[Date Prev][Date Next][Thread Prev][Thread Next][Date Index][Thread Index]
Re: Regular expressions for Unicode general categories
From: |
Derick Eddington |
Subject: |
Re: Regular expressions for Unicode general categories |
Date: |
Sun, 07 Dec 2008 16:49:55 -0800 |
On Mon, 2008-12-08 at 00:35 +0100, Peter Dyballa wrote:
> Am 07.12.2008 um 21:47 schrieb Derick Eddington:
>
> > So, what can I do? If Emacs regular expressions' backslash construct
> > `\cC' supported Unicode general categories, or if there was some
> > construct which did, I think that would do it nicely. Is that
> > planned, or should I resort to doing more manual parsing, or something
> > else?
>
>
> Can't you use the Unicode characters themselves? In ranges like [À-Ëà-
> ë]?
I'm using `rx-to-string' on my computed character sets (i.e., using it
on my one big SRE (s-expression regular expression) that has sub-SREs of
`(char . ,<list-of-characters>)), and `rx-to-string' consolidates the
characters into ranges and I'm assuming it does so as much as possible,
so I think I'm already using ranges as much as possible. Here's a
modified simplified version of what I'm doing and it shows
`rx-to-string' is computing ranges:
(require 'rx)
(let* ((general-categories
(let ((al (list (list 'Po) (list 'Sc))) ;; removed a bunch of others
(c 0))
(while (< c #x110000)
(unless (and (<= #xD800 c) (<= c #xDFFF))

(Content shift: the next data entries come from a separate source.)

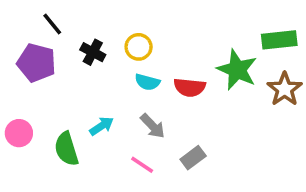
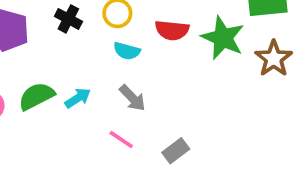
red semicircle: (190, 87) -> (172, 30), moved
green semicircle: (66, 149) -> (36, 96), moved, turned 80
gray rectangle: (193, 158) -> (176, 151), moved

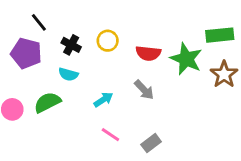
cyan semicircle: (127, 51) -> (68, 74), moved
cyan arrow: (78, 98) -> (103, 100), moved
gray arrow: (132, 98) -> (144, 90), moved

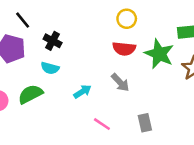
yellow circle: (108, 41) -> (127, 19), moved
pink line: (110, 135) -> (102, 124), moved
gray rectangle: (151, 143) -> (145, 123), moved, turned -66

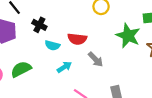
red semicircle: (124, 49) -> (77, 39), moved
cyan semicircle: (50, 68) -> (52, 45), moved

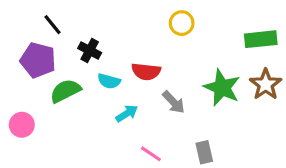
green star: (128, 36) -> (222, 88), moved
green semicircle: (21, 69) -> (65, 91), moved

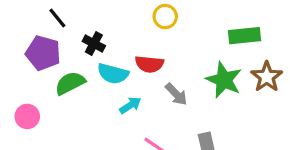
yellow circle: (182, 23) -> (165, 17), moved
green rectangle: (261, 39) -> (244, 36), moved
cyan semicircle: (109, 81) -> (113, 74), size x1.4

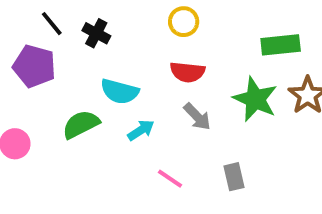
black cross: (94, 43) -> (96, 33), moved
red semicircle: (149, 64) -> (187, 72), moved
green semicircle: (70, 83) -> (81, 124), moved

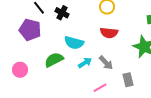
gray arrow: (197, 117) -> (106, 63), moved
gray rectangle: (234, 177) -> (128, 80), moved
pink line: (170, 179) -> (100, 88), turned -64

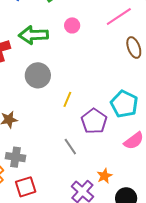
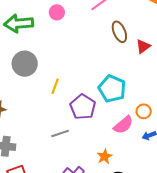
gray line: (70, 147) -> (60, 133), turned -72
orange star: (104, 176) -> (105, 156), moved

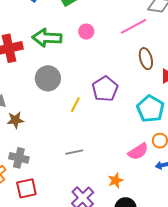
cyan pentagon: (112, 89) -> (151, 109), moved
purple pentagon: (83, 107) -> (105, 89), moved

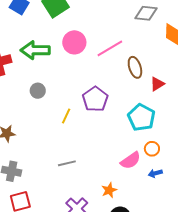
pink line: (134, 26) -> (110, 48), moved
pink circle: (86, 32) -> (74, 42), size x1.5
gray circle: (48, 78) -> (38, 91), size x0.6

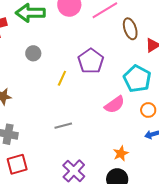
pink semicircle: (131, 160) -> (115, 105), moved
orange star: (109, 190) -> (121, 153), moved

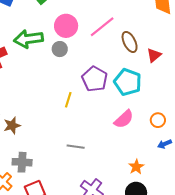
gray circle: (33, 53) -> (60, 49), moved
cyan pentagon: (137, 79) -> (128, 82), moved
gray line: (63, 126) -> (76, 147), turned 30

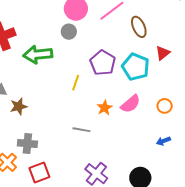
green arrow: (28, 39) -> (38, 54), moved
red triangle: (154, 55) -> (163, 53), moved
blue arrow: (165, 144) -> (163, 141), moved
orange star: (136, 167) -> (105, 108), moved

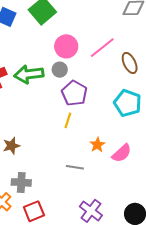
green arrow: (38, 54) -> (29, 74), moved
purple pentagon: (103, 63) -> (74, 93), moved
pink semicircle: (131, 104) -> (122, 153), moved

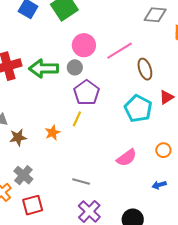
orange star: (97, 145) -> (53, 133), moved
gray line: (75, 167) -> (81, 182), moved
gray cross: (21, 182) -> (23, 175), turned 30

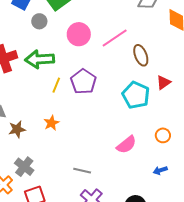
gray circle: (75, 67) -> (39, 21), moved
yellow line: (77, 119) -> (56, 85), moved

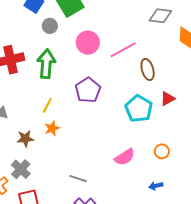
green arrow: (39, 59) -> (46, 64), turned 92
yellow line: (56, 85) -> (47, 105), moved
brown star: (17, 129) -> (25, 139), moved

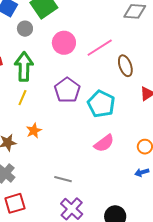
yellow line: (47, 105) -> (22, 98), moved
cyan pentagon: (139, 109) -> (101, 104), moved
pink semicircle: (125, 157) -> (104, 143), moved
blue arrow: (156, 186) -> (142, 172), moved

(let* ((gc (get-char-code-property c 'general-category))
(a (assq gc al)))
(when a (setcdr a (cons c (cdr a))))))
(setq c (1+ c)))
al))
(char-set (lambda (gc) `(char . ,(cdr (assq gc general-categories)))))
(Po (funcall char-set 'Po))
(Sc (funcall char-set 'Sc))
;; removed a bunch of other stuff
(thing `(seq "foo" (or ,Po ,Sc) "bar")))
(rx-to-string thing))
=>
"\\(?:foo\\(?:[!-#%-'*,./:;?@\\¡·¿;·՚-՟։׀׃׆׳״؉؊،؍؛؞؟٪-٭۔܀-܍߷-߹।॥॰෴๏๚๛༄-༒྅࿐-࿔၊-၏჻፡-፨᙭᙮᛫-᛭᜵᜶។-៖៘-៚᠀-᠅᠇-᠊᥄᥅᧞᧟᨞᨟᭚-᭠᰻-᰿᱾᱿‖‗†-‧‰-‸※-‾⁁-⁃⁇-⁑⁓⁕-⁞⳹-⳼⳾⳿⸀⸁⸆-⸈⸋⸎-⸖⸘⸙⸛⸞⸟⸪-⸮⸰、-〃〽・꘍-꘏꙳꙾꡴-꡷꣎꣏꤮꤯꥟꩜-꩟︐-︖︙︰﹅﹆﹉-﹌﹐-﹒﹔-﹗﹟-﹡﹨﹪﹫!-#%-'*,./:;?@\。、・𐄀𐄁𐎟𐏐𐤟𐤿𐩐-𐩘𒑰-𒑳]\\|[$¢-¥؋৲৳૱௹฿៛₠-₵﷼﹩$¢£¥₩]\\)bar\\)"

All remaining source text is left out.